Apesar da riqueza oriunda da produção de açúcar, fumo e do tráfico de escravizados, bem como do comércio de importação, as habitações no Brasil colonial não tinham o luxo nem o conforto das casas urbanas portuguesas. No início do século XVIII, o mobiliário era bastante reduzido, com poucas cadeiras e mesas, além de caixas e baús para guardar roupas e objetos. Já na Europa, ao longo do século XVIII, os ateliês de fabricação de móveis de luxo ampliaram a tipologia dos móveis por conta da diversificação dos hábitos domésticos, pela procura de peças refinadas para as ocasiões especiais, mas também as que promovessem conforto nos ambientes íntimos. Profissionais como arquitetos, ebanistas (profissionais especializados na criação e construção de móveis artesanais de madeiras nobres) e desenhistas de ornamentos publicavam gravuras avulsas, livros ilustrados e catálogos de manufaturas para atender uma clientela que encomendava e colecionava mobiliário de luxo (Brandão, 2010). Além desses profissionais, os ateliês tinham entalhadores, estofadores e porcelanistas de objetos decorativos de alto padrão de qualidade. Um dos mais famosos ateliês do século XVIII foi o de Thomas Chippendalee, em Londres. Ele iniciou sua vida profissional como um respeitado marceneiro, cujos móveis eram feitos artesanalmente com materiais de alta qualidade, o que o fez ser requisitado por uma clientela de produtos de luxo. Foi o primeiro marceneiro a publicar um livro de seus projetos e era respeitado por artistas e arquitetos. O desenho das suas criações demonstrava uma perfeita integração entre curvas e linhas, o que lhe rendeu o apelido de mestre da linha curva.

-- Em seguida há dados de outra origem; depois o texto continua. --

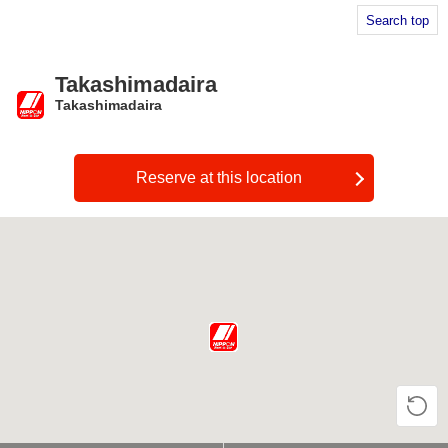
Search top
Takashimadaira
Takashimadaira
​ ​
Reserve at this location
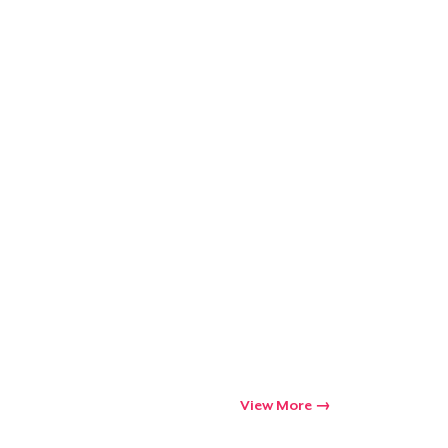
Go to cart
Qty
ping
View More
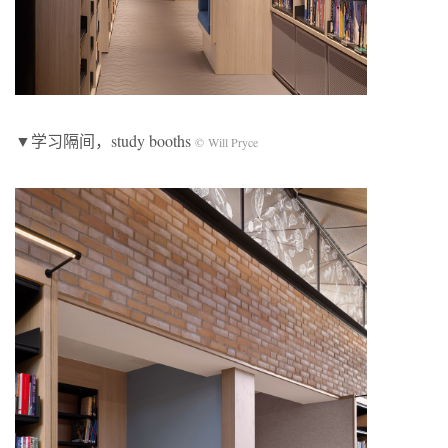
▼学习隔间，study booths
© Will Pryce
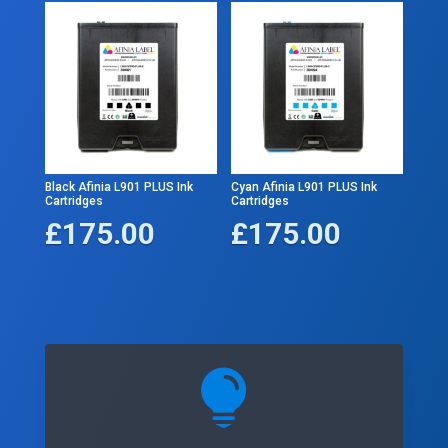
Black Afinia L901 PLUS Ink
Cyan Afinia L901 PLUS Ink
Cartridges
Cartridges
£
175.00
£
175.00

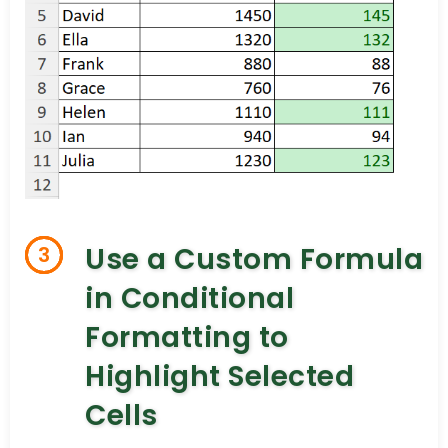
Use a Custom Formula
3
in Conditional
Formatting to
Highlight Selected
Cells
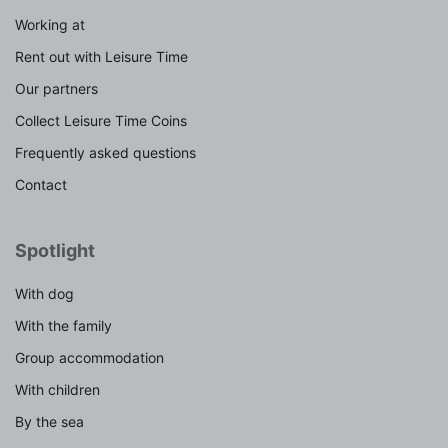
Working at
Rent out with Leisure Time
Our partners
Collect Leisure Time Coins
Frequently asked questions
Contact
Spotlight
With dog
With the family
Group accommodation
With children
By the sea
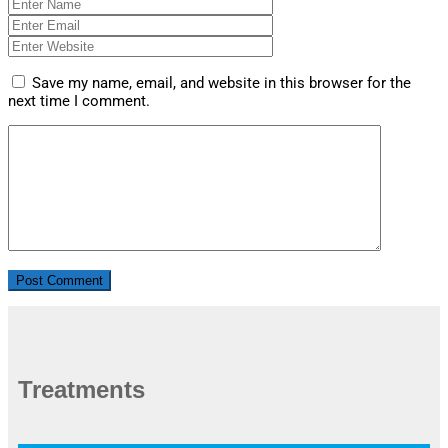
Save my name, email, and website in this browser for the
next time I comment.
Treatments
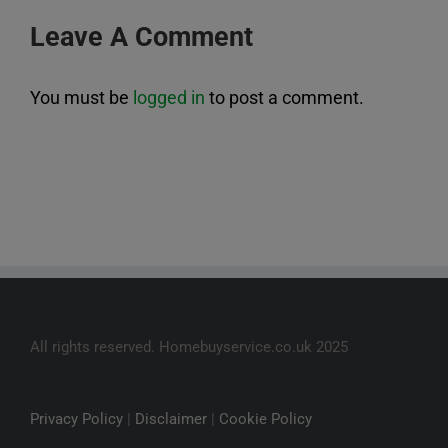
Leave A Comment
You must be
logged in
to post a comment.
All rights reserved. Homebuyservice.co.uk 2025
Privacy Policy
|
Disclaimer
|
Cookie Policy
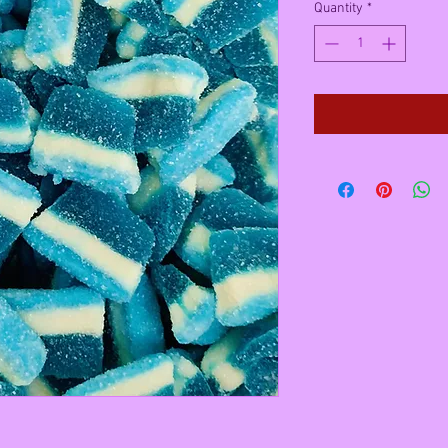
Quantity
*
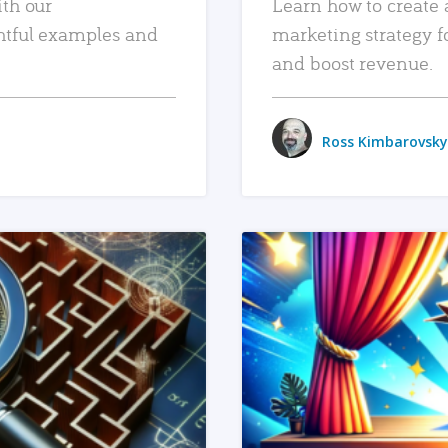
ith our
Learn how to create 
htful examples and
marketing strategy f
and boost revenue.
Ross Kimbarovsky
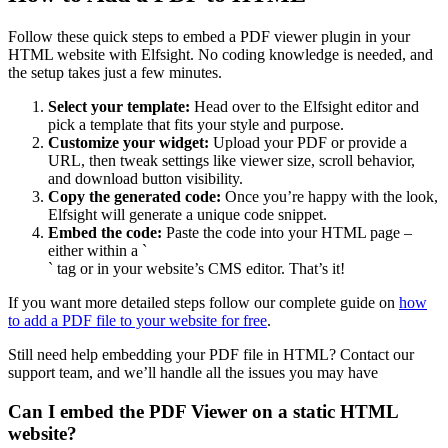
Follow these quick steps to embed a PDF viewer plugin in your
HTML website with Elfsight. No coding knowledge is needed, and
the setup takes just a few minutes.
Select your template:
Head over to the Elfsight editor and
pick a template that fits your style and purpose.
Customize your widget:
Upload your PDF or provide a
URL, then tweak settings like viewer size, scroll behavior,
and download button visibility.
Copy the generated code:
Once you’re happy with the look,
Elfsight will generate a unique code snippet.
Embed the code:
Paste the code into your HTML page –
either within a `
` tag or in your website’s CMS editor. That’s it!
If you want more detailed steps follow our complete guide on
how
to add a PDF file to your website for free
.
Still need help embedding your PDF file in HTML? Contact our
support team, and we’ll handle all the issues you may have
Can I embed the PDF Viewer on a static HTML
website?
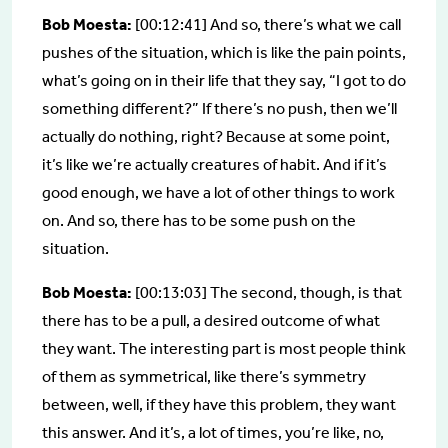
Bob Moesta:
[00:12:41] And so, there’s what we call
pushes of the situation, which is like the pain points,
what’s going on in their life that they say, “I got to do
something different?” If there’s no push, then we’ll
actually do nothing, right? Because at some point,
it’s like we’re actually creatures of habit. And if it’s
good enough, we have a lot of other things to work
on. And so, there has to be some push on the
situation.
Bob Moesta:
[00:13:03] The second, though, is that
there has to be a pull, a desired outcome of what
they want. The interesting part is most people think
of them as symmetrical, like there’s symmetry
between, well, if they have this problem, they want
this answer. And it’s, a lot of times, you’re like, no,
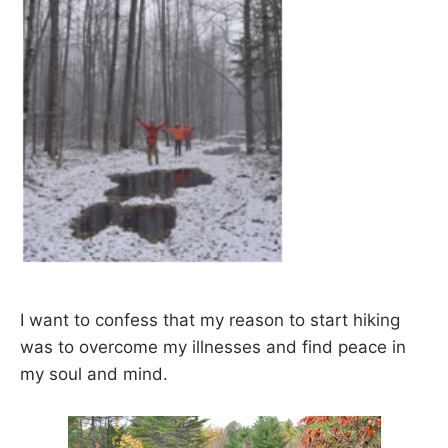
I want to confess that my reason to start hiking
was to overcome my illnesses and find peace in
my soul and mind.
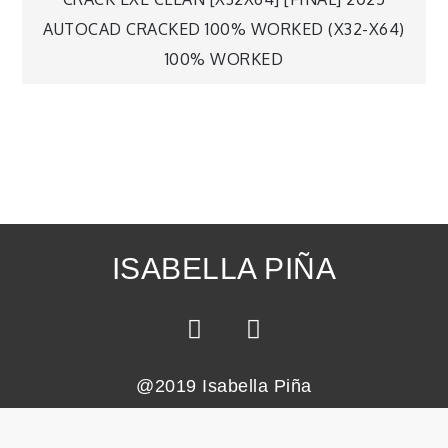
AUTOCAD CRACKED 100% WORKED (X32-X64)
100% WORKED
ISABELLA PIÑA
@2019 Isabella Piña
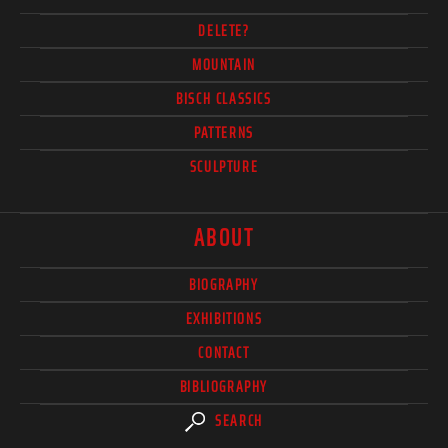
DELETE?
MOUNTAIN
BISCH CLASSICS
PATTERNS
SCULPTURE
ABOUT
BIOGRAPHY
EXHIBITIONS
CONTACT
BIBLIOGRAPHY
SEARCH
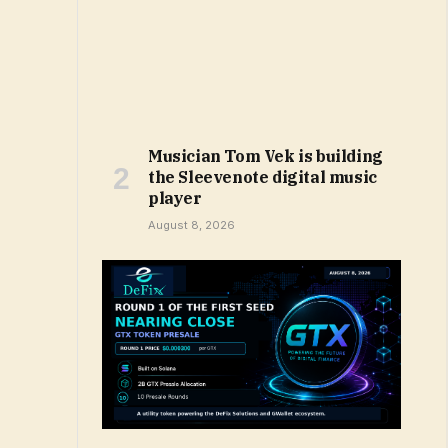
Musician Tom Vek is building
the Sleevenote digital music
player
August 8, 2026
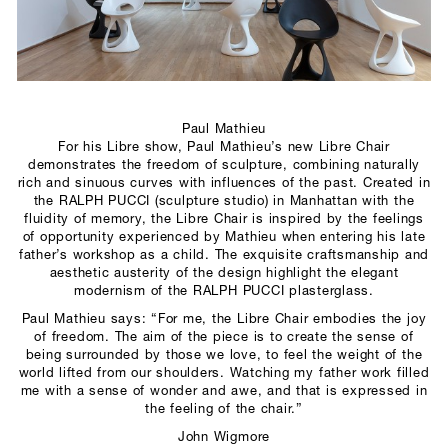
SCULPTURE STUDIO
GALLERIES
CONTACT
Paul Mathieu
For his Libre show, Paul Mathieu’s new Libre Chair
demonstrates the freedom of sculpture, combining naturally
rich and sinuous curves with influences of the past. Created in
the RALPH PUCCI (sculpture studio) in Manhattan with the
fluidity of memory, the Libre Chair is inspired by the feelings
of opportunity experienced by Mathieu when entering his late
father’s workshop as a child. The exquisite craftsmanship and
aesthetic austerity of the design highlight the elegant
modernism of the RALPH PUCCI plasterglass.
Paul Mathieu says: “For me, the Libre Chair embodies the joy
of freedom. The aim of the piece is to create the sense of
being surrounded by those we love, to feel the weight of the
world lifted from our shoulders. Watching my father work filled
me with a sense of wonder and awe, and that is expressed in
the feeling of the chair.”
John Wigmore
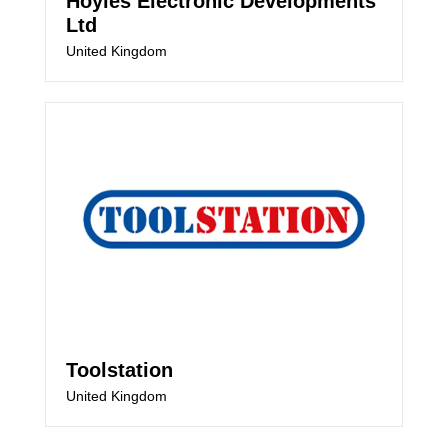
Hoyles Electronic Developments
Ltd
United Kingdom
Toolstation
United Kingdom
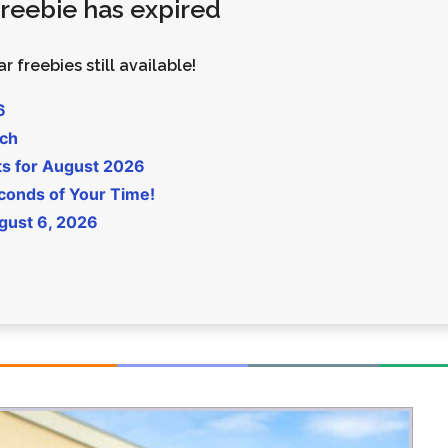
 freebie has expired
Money
Photos
Rebates
Points
r freebies still available!
Class Action
TV & Mo
6
uch
ts for August 2026
conds of Your Time!
gust 6, 2026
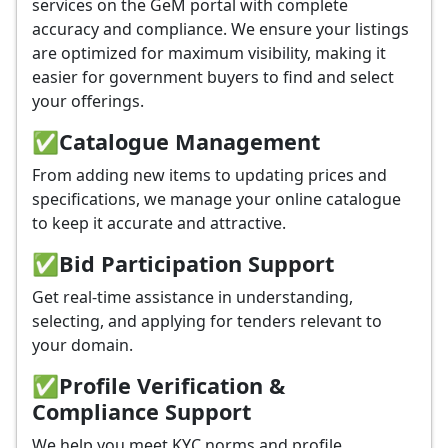
services on the GeM portal with complete
accuracy and compliance. We ensure your listings
are optimized for maximum visibility, making it
easier for government buyers to find and select
your offerings.
✅
Catalogue Management
From adding new items to updating prices and
specifications, we manage your online catalogue
to keep it accurate and attractive.
✅
Bid Participation Support
Get real-time assistance in understanding,
selecting, and applying for tenders relevant to
your domain.
✅
Profile Verification &
Compliance Support
We help you meet KYC norms and profile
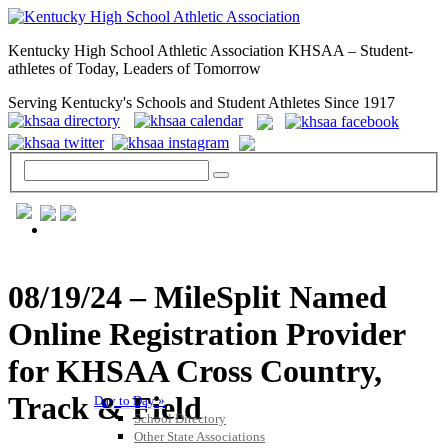
Kentucky High School Athletic Association KHSAA – Student-
athletes of Today, Leaders of Tomorrow
Serving Kentucky's Schools and Student Athletes Since 1917
GENERAL / REGS / RESOURCES
08/19/24 – MileSplit Named
Online Registration Provider
for KHSAA Cross Country,
Track & Field
Day to Day »
School Directory
Other State Associations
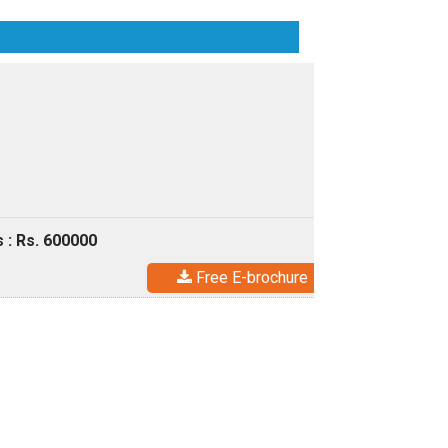
 : Rs. 600000
Free E-brochure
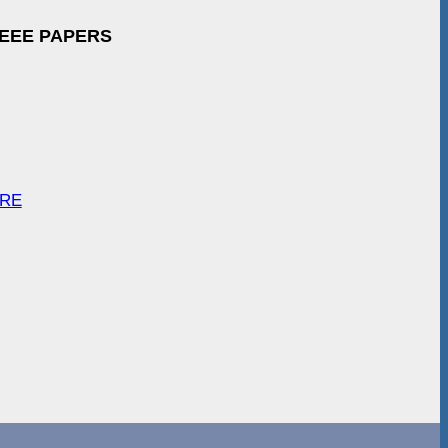
IEEE PAPERS
ARE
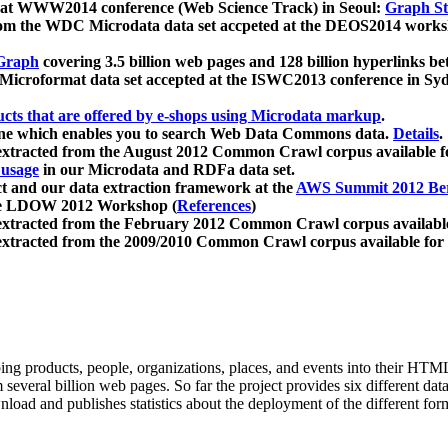
 at WWW2014 conference (Web Science Track) in Seoul:
Graph Str
a from the WDC Microdata data set accpeted at the DEOS2014 wor
Graph
covering 3.5 billion web pages and 128 billion hyperlinks be
icroformat data set accepted at the ISWC2013 conference in Sy
ucts that are offered by e-shops using Microdata markup
.
gine which enables you to search Web Data Commons data.
Details
.
 extracted from the August 2012 Common Crawl corpus available 
 usage
in our Microdata and RDFa data set.
t and our data extraction framework at the
AWS Summit 2012 Ber
the LDOW 2012 Workshop (
References
)
extracted from the February 2012 Common Crawl corpus availabl
extracted from the 2009/2010 Common Crawl corpus available for
ing products, people, organizations, places, and events into their HT
several billion web pages. So far the project provides six different d
load and publishes statistics about the deployment of the different for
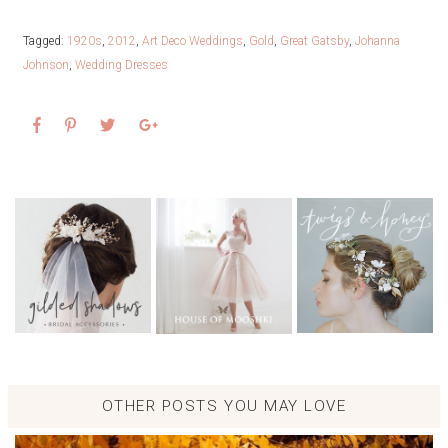
Tagged:
1920s
,
2012
,
Art Deco Weddings
,
Gold
,
Great Gatsby
,
Johanna
Johnson
,
Wedding Dresses
OTHER POSTS YOU MAY LOVE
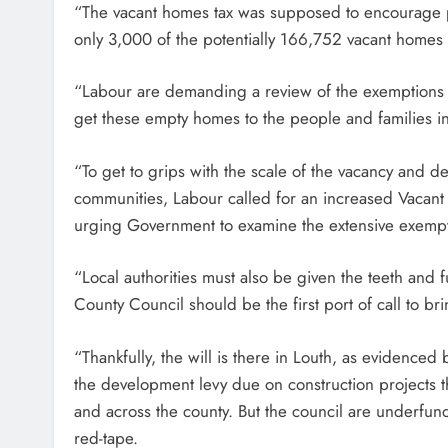
“The vacant homes tax was supposed to encourage peo
only 3,000 of the potentially 166,752 vacant homes a
“Labour are demanding a review of the exemptions u
get these empty homes to the people and families
“To get to grips with the scale of the vacancy and d
communities, Labour called for an increased Vaca
urging Government to examine the extensive exempti
“Local authorities must also be given the teeth and f
County Council should be the first port of call to br
“Thankfully, the will is there in Louth, as evidence
the development levy due on construction projects t
and across the county. But the council are underfun
red-tape.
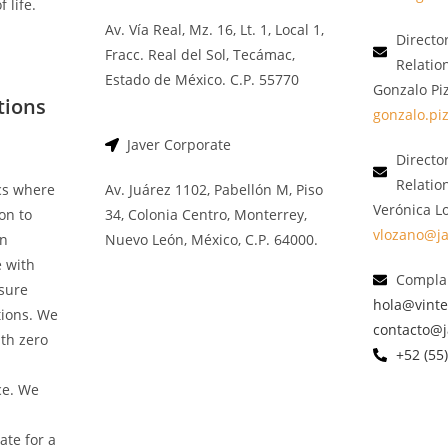
 life.
Av. Vía Real, Mz. 16, Lt. 1, Local 1,
Directo
Fracc. Real del Sol, Tecámac,
Relatio
Estado de México. C.P. 55770
Gonzalo Pi
tions
gonzalo.pi
Javer Corporate
Director
Relatio
ics where
Av. Juárez 1102, Pabellón M, Piso
Verónica L
on to
34, Colonia Centro, Monterrey,
vlozano@j
an
Nuevo León, México, C.P. 64000.
e with
Complai
nsure
hola@vint
tions. We
contacto@
th zero
+52 (55
ce. We
ate for a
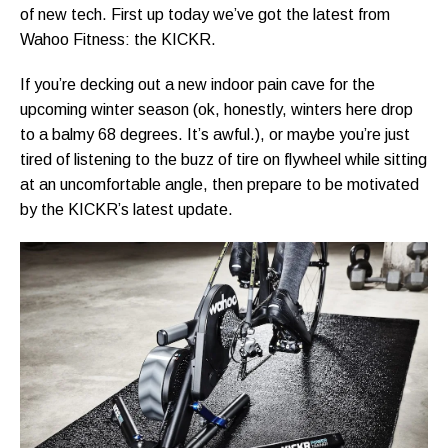
of new tech. First up today we’ve got the latest from
Wahoo Fitness: the KICKR.
If you’re decking out a new indoor pain cave for the
upcoming winter season (ok, honestly, winters here drop
to a balmy 68 degrees. It’s awful.), or maybe you’re just
tired of listening to the buzz of tire on flywheel while sitting
at an uncomfortable angle, then prepare to be motivated
by the KICKR’s latest update.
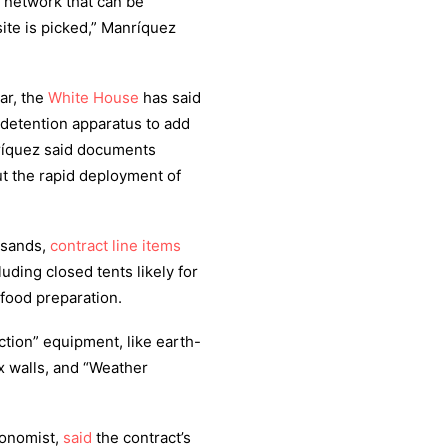
t’ network that can be
ite is picked,” Manríquez
ar, the
White House
has said
s detention apparatus to add
ríquez said documents
out the rapid deployment of
ousands,
contract line items
luding closed tents likely for
 food preparation.
tion” equipment, like earth-
x walls, and “Weather
conomist,
said
the contract’s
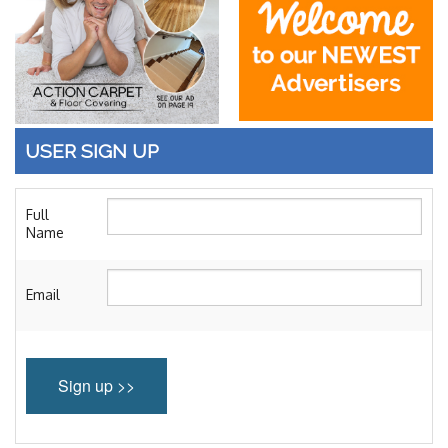
Blog
Enter to Win
Contact Us
USER SIGN UP
Full
Name
Email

Já no Brasil, a situação era diferente, tendo em vista que poucos tinham recursos para importar móveis e objetos de decoração. Os materiais utilizados na confecção dos móveis, excluindo-se a madeira e o couro, vinham da Inglaterra pelos portos de Lisboa e do Porto. A historiadora Maria Helena Flexor, que tem importantes pesquisas sobre a Salvador colonial, concluiu pelos estudos dos inventários de baianos e portugueses, que moraram em Salvador nos séculos XVIII e XIX, que os bens deles consistiam principalmente de imóveis, joias, dinheiro e escravos, e raramente móveis que merecessem algum destaque (Flexor, 2009). Em sua pesquisa, a autora observa que não havia a ideia de mobília, que designa móveis que formam um conjunto para determinado uso, como para um quarto, ou sala. Portanto, ela os nomeou de acordo com a utilidade: a. móveis de guardar – caixas, arcas, cômodas, frasqueiras, cofres, armários, guarda-roupas, guarda-louças; b. móveis de trabalho – contadores, papeleiras; c. móveis de descanso – leitos, camas, catres, preguiceiros, cadeiras, tamboretes, sofás, canapés e outros; d. móveis de refeição e decoração – mesas, bofetes, bancas, tremós; e. móveis de higiene – toucadores, gamelas, tinas ou tigres; f. móveis de oração – oratórios, altares de dizer missa; g. móveis de transporte – (redes); 4, serpentinas, cadeirinhas de arruar.
Madeiras escuras e claras eram utilizadas para a confecção dos móveis, enquanto que nos assentos e encostos das cadeiras eram forrados com couro. As ferragens vinham de Portugal, mas fechaduras, chaves e missagras eram também confeccionadas por serralheiros em Salvador.
Havia os móveis de luxo, os ordinários e os toscos. Móveis usados também eram vendidos por marceneiros ou em leilões.
REFERÊNCIAS
BRANDÃO, A. Anotações para uma história do mobiliário brasileiro do século XVIII. Revista CPC, São Paulo, n. 9, p. 42-64, nov. 2009/abr. 2010.
FLEXOR, M. H. O. Mobiliário baiano. Brasília, DF: Iphan / Programa Monumenta, 2009.